Question

Two solutions, A and B, each of $100{\text{L}}$ was made by dissolving $4{\text{g}}$ of ${\text{NaOH}}$ and $9.8{\text{g}}$ of ${{\text{H}}_{\text{2}}}{\text{S}}{{\text{O}}_{\text{4}}}$ in water, respectively. The pH of the resultant solution obtained from mixing $40{\text{L}}$ of solution A and $10{\text{L}}$ of solution B is ______.

Answer 1

Hint: To solve this question, you must use the concept of equivalents.
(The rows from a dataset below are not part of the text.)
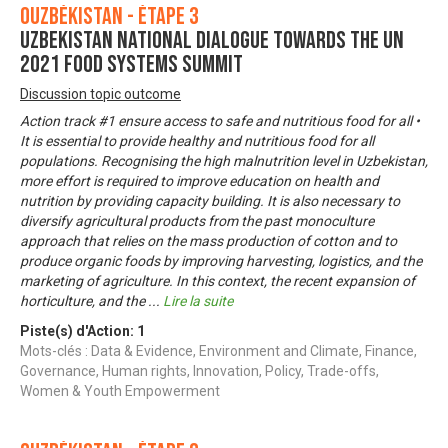
Ouzbékistan - Étape 3
UZBEKISTAN NATIONAL DIALOGUE TOWARDS THE UN
2021 FOOD SYSTEMS SUMMIT
Discussion topic outcome
Action track #1 ensure access to safe and nutritious food for all •
It is essential to provide healthy and nutritious food for all
populations. Recognising the high malnutrition level in Uzbekistan,
more effort is required to improve education on health and
nutrition by providing capacity building. It is also necessary to
diversify agricultural products from the past monoculture
approach that relies on the mass production of cotton and to
produce organic foods by improving harvesting, logistics, and the
marketing of agriculture. In this context, the recent expansion of
horticulture, and the
...
Lire la suite
Piste(s) d'Action:
1
Mots-clés : Data & Evidence, Environment and Climate, Finance,
Governance, Human rights, Innovation, Policy, Trade-offs,
Women & Youth Empowerment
Equal numbers of equivalents of an acid neutralize equal numbers of equivalents of a base. We shall calculate the molarity of the acid and base present and thus, the molarity of acid/base present after neutralization. The molarity of hydrogen ion or hydroxide ion present in the solution after neutralization shall be used to calculate the pH of the solution.
Formula used:
 ${{meq}} = {{M \times V \times }}x$
Where ${\text{meq}}$ is the number of milliequivalents.
M is the molarity of the acid / base solution
V is the volume of the solution
x is the n-factor of the acid or base

Complete step by step answer:
We know that, the acidity of${\text{NaOH}}$ is equal to 1 while the basicity of ${{\text{H}}_{\text{2}}}{\text{S}}{{\text{O}}_{\text{4}}}$is equal to 2, which are also the respective n factors of the two compounds.
The number of moles of a substance are equal to the ratio between its given mass and its molar mass.
The number of moles of ${\text{NaOH}}$ are, ${\text{n}} = \dfrac{4}{{40}} = 0.1$
The molarity is given as the number of moles per litre of the solution.
Molarity of ${\text{NaOH}}$ solution $ = \dfrac{{0.1}}{{100}} = {10^{ - 3}}{\text{M}}$
The number of moles of ${{\text{H}}_{\text{2}}}{\text{S}}{{\text{O}}_{\text{4}}}$ are, $\dfrac{{9.8}}{{98}} = 0.1$
The molarity of ${{\text{H}}_{\text{2}}}{\text{S}}{{\text{O}}_{\text{4}}}$solution$ = \dfrac{{0.1}}{{100}} = {10^{ - 3}}{\text{M}}$
$40{{L}}$ of solution A will contain $4 \times {10^{ - 2}}$ moles of ${\text{NaOH}}$
$10{{L}}$ of solution B will contain ${10^{ - 2}}$ moles of ${{\text{H}}_{\text{2}}}{\text{S}}{{\text{O}}_{\text{4}}}$
The equivalents of ${\text{NaOH}}$ and ${{\text{H}}_{\text{2}}}{\text{S}}{{\text{O}}_{\text{4}}}$ are $4 \times {10^{ - 2}}$ and $2 \times {10^{ - 2}}$ respectively.
After neutralization, $2 \times {10^{ - 2}}$ equivalents of ${\text{NaOH}}$ remain.
$\left[ {{\text{O}}{{\text{H}}^ - }} \right] = \dfrac{{2 \times {{10}^{ - 2}}}}{{50}} = 4 \times {10^{ - 4}}{\text{N}}$
As a result we can write, $\left[ {{{\text{H}}^ + }} \right] = \dfrac{{{{10}^{ - 14}}}}{{4 \times {{10}^{ - 4}}}} = 2.5 \times {10^{ - 11}}{\text{N}}$
The pH of the solution will be equal to
\[{\text{pH}} = - \log \left[ {{{\text{H}}^ + }} \right] = - \log \left( {2.5 \times {{10}^{ - 11}}} \right)\]
$\therefore {\text{pH}} = 10.6$

Note:
The n factor is also known as the valence factor and its value varies depending upon the compound being considered. For an acid, the n factor is the basicity of the acid. Similarly, the n factor of a base is its acidity. For electrolytes, it is the valency of the ions in the solution.